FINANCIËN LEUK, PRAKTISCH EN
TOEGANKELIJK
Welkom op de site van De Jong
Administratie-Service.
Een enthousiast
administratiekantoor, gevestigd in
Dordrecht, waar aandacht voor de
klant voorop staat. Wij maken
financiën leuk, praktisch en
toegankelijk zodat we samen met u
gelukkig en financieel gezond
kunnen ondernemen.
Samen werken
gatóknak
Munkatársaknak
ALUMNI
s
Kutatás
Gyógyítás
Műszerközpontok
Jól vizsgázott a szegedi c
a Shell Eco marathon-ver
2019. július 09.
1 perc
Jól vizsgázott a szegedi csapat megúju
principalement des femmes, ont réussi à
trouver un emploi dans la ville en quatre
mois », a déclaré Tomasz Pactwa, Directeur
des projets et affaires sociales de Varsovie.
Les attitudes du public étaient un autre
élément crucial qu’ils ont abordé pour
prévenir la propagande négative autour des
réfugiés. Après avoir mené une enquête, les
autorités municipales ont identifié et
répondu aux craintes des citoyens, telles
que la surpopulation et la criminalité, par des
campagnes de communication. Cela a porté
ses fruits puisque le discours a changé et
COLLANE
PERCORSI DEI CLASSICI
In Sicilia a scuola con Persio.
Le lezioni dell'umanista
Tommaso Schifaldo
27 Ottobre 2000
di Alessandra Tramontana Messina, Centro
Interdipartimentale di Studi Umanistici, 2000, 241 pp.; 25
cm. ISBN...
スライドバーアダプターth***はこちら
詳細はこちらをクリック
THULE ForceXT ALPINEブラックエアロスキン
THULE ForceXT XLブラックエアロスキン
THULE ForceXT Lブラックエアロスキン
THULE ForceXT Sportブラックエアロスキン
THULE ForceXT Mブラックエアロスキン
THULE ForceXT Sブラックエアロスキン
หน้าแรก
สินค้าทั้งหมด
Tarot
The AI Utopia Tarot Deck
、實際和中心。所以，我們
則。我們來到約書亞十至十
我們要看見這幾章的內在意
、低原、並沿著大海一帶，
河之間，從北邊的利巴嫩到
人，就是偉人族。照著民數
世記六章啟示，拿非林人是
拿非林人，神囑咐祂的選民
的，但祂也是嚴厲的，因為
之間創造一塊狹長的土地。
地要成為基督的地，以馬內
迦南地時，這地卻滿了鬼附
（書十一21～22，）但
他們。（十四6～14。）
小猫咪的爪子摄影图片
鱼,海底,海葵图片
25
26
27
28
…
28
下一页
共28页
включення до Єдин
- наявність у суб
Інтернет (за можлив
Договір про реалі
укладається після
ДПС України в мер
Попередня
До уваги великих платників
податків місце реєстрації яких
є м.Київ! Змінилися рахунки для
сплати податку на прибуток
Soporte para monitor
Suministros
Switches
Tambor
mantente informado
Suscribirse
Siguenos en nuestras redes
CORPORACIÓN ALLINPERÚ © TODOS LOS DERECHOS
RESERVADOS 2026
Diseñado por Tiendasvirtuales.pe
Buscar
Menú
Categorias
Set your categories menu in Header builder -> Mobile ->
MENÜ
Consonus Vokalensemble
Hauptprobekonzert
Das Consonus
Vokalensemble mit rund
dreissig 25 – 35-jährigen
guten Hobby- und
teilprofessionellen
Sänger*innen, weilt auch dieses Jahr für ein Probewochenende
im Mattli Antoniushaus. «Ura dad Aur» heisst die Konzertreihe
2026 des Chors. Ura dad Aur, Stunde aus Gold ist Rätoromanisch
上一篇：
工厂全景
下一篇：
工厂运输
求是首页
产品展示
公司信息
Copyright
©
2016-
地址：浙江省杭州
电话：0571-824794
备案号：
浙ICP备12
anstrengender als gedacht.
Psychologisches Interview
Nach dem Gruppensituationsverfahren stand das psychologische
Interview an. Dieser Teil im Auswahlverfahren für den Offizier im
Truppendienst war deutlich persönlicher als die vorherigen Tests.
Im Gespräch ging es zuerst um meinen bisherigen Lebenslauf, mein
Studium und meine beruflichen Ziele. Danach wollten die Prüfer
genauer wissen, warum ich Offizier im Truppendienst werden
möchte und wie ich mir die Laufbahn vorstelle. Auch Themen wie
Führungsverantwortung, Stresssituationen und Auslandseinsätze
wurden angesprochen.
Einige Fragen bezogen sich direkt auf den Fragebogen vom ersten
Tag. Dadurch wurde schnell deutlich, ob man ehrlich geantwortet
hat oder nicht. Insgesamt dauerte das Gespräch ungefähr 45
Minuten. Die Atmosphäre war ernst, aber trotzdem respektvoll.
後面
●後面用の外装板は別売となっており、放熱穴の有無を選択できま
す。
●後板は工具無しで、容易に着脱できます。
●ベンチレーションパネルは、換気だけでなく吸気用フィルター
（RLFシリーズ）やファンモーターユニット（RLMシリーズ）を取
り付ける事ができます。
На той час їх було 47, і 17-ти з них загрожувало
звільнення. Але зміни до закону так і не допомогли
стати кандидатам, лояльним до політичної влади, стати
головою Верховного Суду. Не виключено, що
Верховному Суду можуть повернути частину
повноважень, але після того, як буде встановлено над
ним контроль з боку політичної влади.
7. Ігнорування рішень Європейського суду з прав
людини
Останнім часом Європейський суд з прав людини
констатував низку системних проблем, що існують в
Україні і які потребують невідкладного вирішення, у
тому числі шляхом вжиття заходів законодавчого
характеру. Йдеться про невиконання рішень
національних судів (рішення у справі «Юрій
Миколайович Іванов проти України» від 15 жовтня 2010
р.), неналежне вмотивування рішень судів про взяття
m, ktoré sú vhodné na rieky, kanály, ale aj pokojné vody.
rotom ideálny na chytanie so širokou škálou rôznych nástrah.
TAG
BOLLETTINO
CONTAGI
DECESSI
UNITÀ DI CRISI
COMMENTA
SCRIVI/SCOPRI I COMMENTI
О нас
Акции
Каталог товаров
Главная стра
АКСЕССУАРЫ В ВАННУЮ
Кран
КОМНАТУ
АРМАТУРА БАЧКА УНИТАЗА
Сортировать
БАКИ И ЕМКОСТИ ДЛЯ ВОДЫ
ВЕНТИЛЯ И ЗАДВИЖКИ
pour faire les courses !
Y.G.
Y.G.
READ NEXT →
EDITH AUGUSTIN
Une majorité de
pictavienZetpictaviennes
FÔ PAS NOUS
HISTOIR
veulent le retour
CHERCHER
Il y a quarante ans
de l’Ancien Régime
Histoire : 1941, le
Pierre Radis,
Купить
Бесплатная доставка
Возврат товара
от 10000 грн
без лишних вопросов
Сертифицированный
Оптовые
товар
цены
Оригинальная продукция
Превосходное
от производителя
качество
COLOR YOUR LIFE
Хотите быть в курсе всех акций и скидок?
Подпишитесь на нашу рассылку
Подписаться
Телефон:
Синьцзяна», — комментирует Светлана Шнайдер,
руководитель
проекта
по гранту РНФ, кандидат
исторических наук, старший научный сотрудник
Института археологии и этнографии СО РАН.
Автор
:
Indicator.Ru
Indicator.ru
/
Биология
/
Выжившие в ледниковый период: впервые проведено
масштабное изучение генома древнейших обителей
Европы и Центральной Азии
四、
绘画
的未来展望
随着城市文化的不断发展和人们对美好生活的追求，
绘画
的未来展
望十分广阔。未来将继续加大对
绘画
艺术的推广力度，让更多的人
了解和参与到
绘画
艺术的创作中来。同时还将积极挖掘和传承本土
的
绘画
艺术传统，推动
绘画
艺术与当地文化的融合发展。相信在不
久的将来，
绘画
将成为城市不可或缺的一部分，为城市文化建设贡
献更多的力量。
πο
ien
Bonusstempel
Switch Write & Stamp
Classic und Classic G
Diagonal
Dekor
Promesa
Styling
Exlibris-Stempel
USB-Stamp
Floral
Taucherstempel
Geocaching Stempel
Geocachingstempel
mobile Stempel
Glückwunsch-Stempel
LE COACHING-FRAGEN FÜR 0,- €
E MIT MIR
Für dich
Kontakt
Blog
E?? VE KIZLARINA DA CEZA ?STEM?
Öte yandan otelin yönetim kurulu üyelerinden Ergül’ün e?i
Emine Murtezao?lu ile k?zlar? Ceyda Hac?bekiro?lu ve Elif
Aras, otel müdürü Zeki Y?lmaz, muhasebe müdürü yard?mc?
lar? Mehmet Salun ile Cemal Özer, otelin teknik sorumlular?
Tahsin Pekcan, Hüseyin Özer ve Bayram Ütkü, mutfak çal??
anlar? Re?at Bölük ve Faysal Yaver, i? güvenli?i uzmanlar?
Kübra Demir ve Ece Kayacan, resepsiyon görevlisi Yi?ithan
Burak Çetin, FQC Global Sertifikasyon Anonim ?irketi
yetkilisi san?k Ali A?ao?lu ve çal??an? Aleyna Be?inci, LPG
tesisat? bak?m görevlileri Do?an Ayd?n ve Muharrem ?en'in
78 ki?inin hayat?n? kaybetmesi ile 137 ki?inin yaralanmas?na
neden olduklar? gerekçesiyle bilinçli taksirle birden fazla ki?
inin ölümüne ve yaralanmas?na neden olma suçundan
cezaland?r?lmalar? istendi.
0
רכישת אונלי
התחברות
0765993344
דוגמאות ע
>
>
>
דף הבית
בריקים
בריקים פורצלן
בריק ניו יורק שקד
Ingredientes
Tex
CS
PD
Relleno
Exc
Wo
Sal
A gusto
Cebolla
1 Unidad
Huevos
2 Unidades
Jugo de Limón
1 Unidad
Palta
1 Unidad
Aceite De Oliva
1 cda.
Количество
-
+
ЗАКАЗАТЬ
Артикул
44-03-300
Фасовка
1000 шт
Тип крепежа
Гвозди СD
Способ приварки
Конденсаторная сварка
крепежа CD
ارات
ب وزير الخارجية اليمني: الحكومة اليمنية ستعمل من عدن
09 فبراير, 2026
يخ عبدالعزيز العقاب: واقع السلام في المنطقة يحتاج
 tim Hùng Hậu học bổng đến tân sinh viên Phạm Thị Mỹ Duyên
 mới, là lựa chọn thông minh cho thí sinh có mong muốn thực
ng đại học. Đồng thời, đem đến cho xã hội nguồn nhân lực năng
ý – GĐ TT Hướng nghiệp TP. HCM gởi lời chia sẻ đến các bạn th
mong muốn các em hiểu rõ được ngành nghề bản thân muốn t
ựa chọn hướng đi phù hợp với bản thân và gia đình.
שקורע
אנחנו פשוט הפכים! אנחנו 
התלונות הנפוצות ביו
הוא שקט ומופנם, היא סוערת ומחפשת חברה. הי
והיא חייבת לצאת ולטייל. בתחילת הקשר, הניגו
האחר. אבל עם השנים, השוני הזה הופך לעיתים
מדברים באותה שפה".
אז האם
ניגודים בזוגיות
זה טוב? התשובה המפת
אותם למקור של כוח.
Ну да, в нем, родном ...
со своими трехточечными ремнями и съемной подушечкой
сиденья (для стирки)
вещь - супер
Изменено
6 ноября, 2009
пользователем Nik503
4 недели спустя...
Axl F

§

### Prompt
What you give back should be only the lines of the records above, starting at the line with "Een enthousiast" and ending at the line with "campagnes de communication. Cela a porté", restated word for word.

### Answer below
Een enthousiast
administratiekantoor, gevestigd in
Dordrecht, waar aandacht voor de
klant voorop staat. Wij maken
financiën leuk, praktisch en
toegankelijk zodat we samen met u
gelukkig en financieel gezond
kunnen ondernemen.
Samen werken
gatóknak
Munkatársaknak
ALUMNI
s
Kutatás
Gyógyítás
Műszerközpontok
Jól vizsgázott a szegedi c
a Shell Eco marathon-ver
2019. július 09.
1 perc
Jól vizsgázott a szegedi csapat megúju
principalement des femmes, ont réussi à
trouver un emploi dans la ville en quatre
mois », a déclaré Tomasz Pactwa, Directeur
des projets et affaires sociales de Varsovie.
Les attitudes du public étaient un autre
élément crucial qu’ils ont abordé pour
prévenir la propagande négative autour des
réfugiés. Après avoir mené une enquête, les
autorités municipales ont identifié et
répondu aux craintes des citoyens, telles
que la surpopulation et la criminalité, par des
campagnes de communication. Cela a porté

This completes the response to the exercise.